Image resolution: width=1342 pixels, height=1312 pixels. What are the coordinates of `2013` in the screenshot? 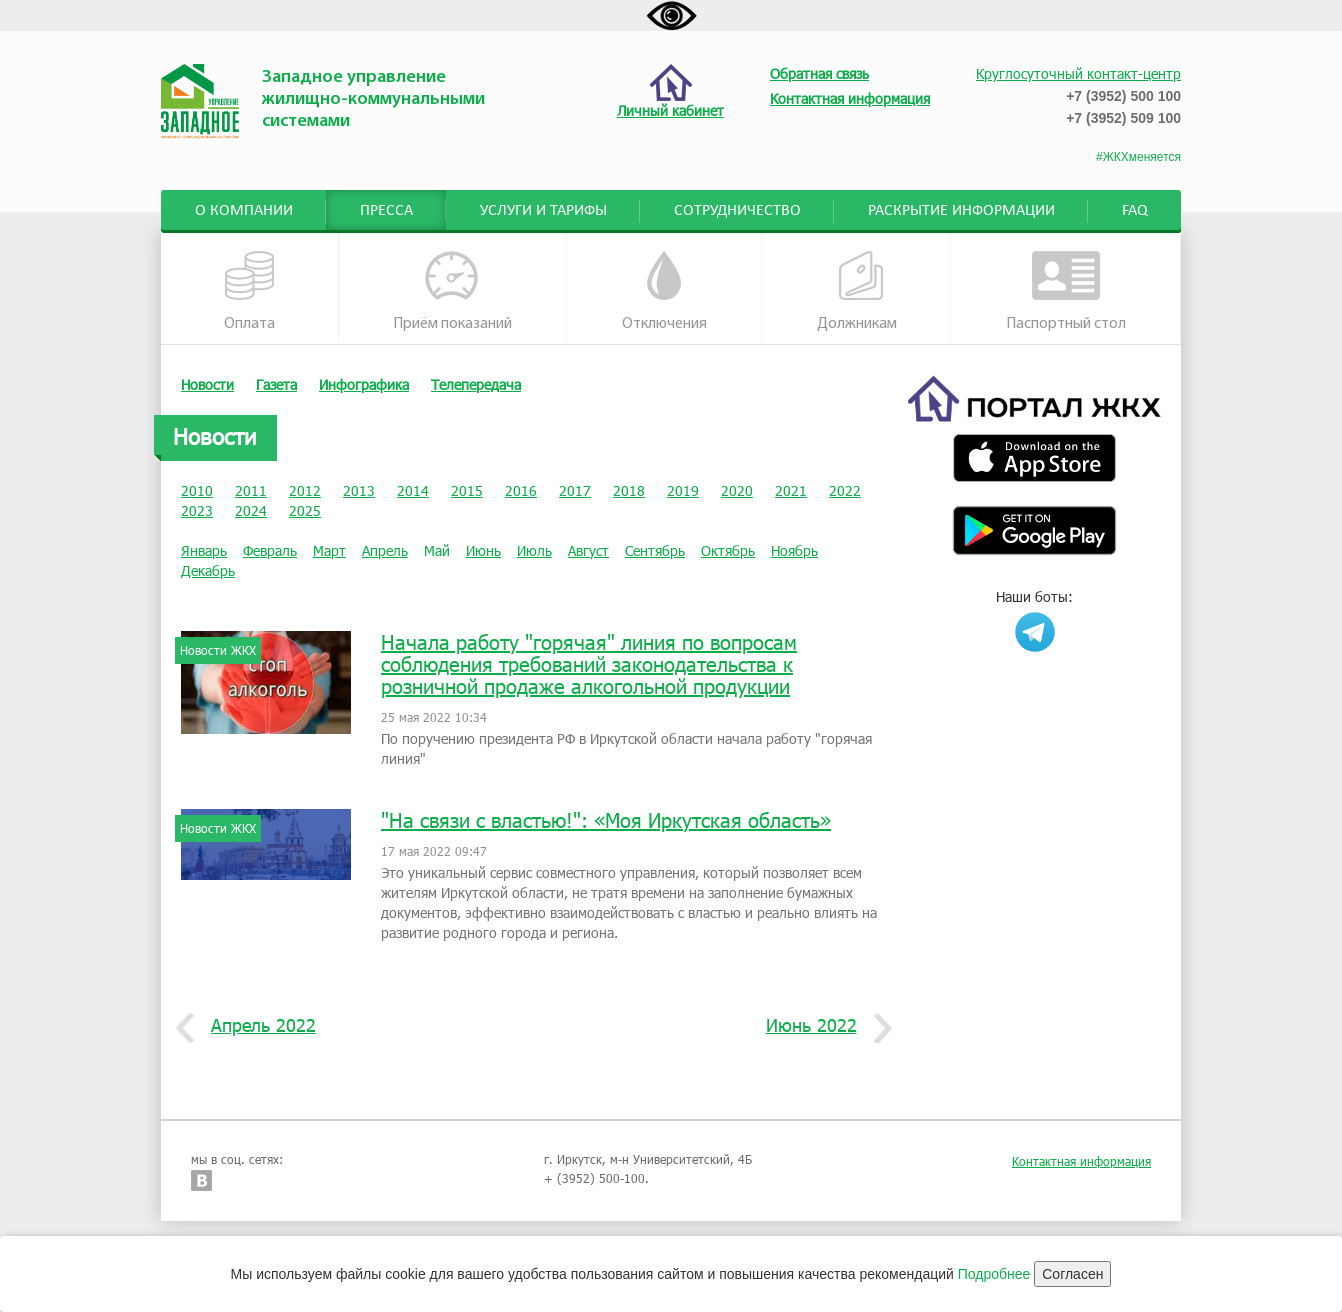 It's located at (359, 490).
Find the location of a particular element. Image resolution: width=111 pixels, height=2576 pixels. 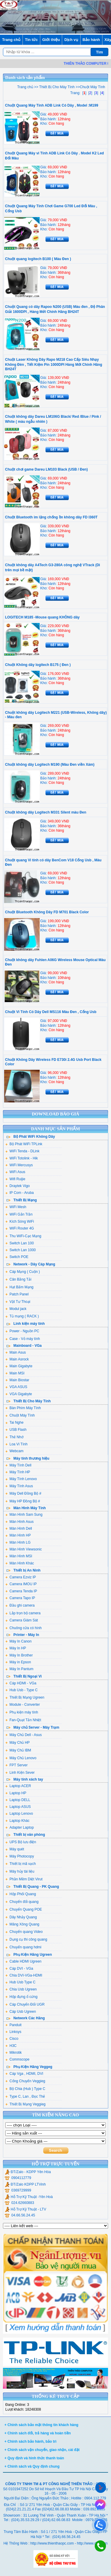

Thiết Bị Mạng Ugreen is located at coordinates (24, 1697).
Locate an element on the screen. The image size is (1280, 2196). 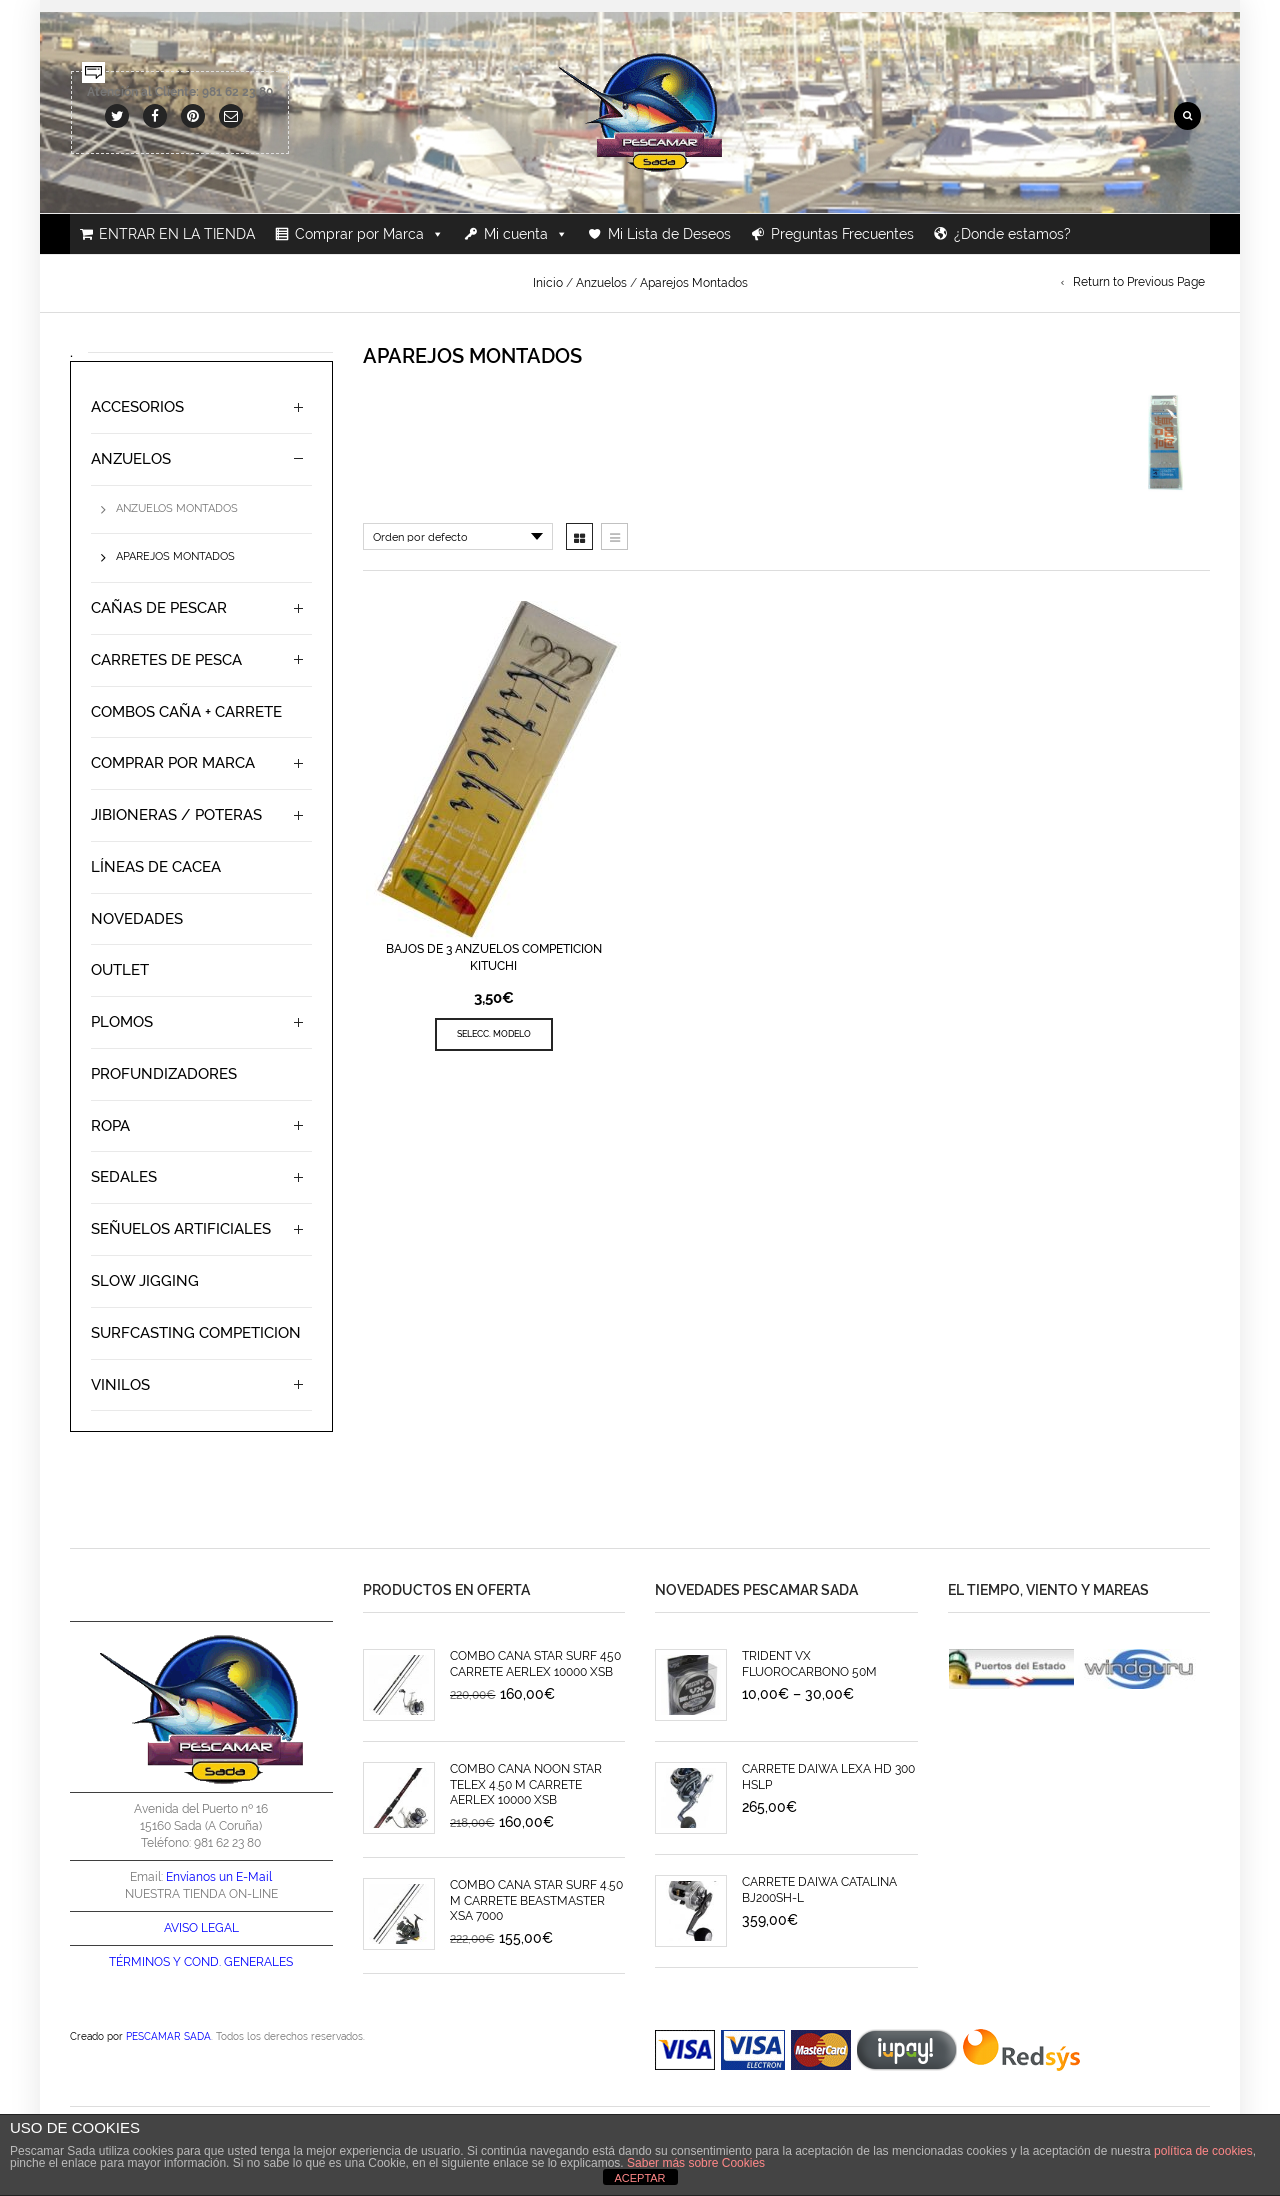
política de cookies is located at coordinates (1203, 2151).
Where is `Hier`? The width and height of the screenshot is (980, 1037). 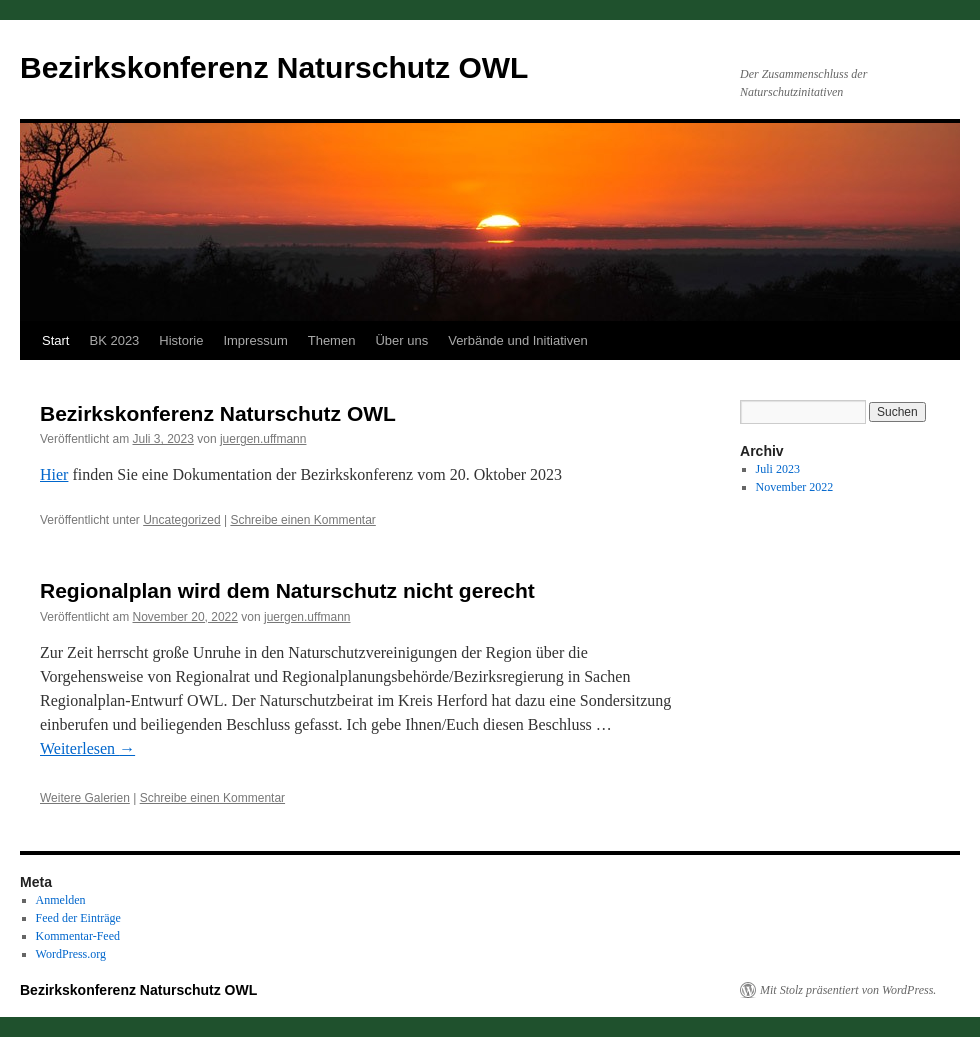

**Aim of the exercise:**
Write out, with no pictures, only the lines from the line containing "Find the location" through the last line of the listing above, exactly and with both ends included.

**Output of the exercise:**
Find the location of a particular element. Image resolution: width=111 pixels, height=2576 pixels. 

Thiết Bị Mạng Ugreen is located at coordinates (24, 1697).
Locate an element on the screen. The image size is (1280, 2196). 
política de cookies is located at coordinates (1203, 2151).
Where is `Hier`? The width and height of the screenshot is (980, 1037). 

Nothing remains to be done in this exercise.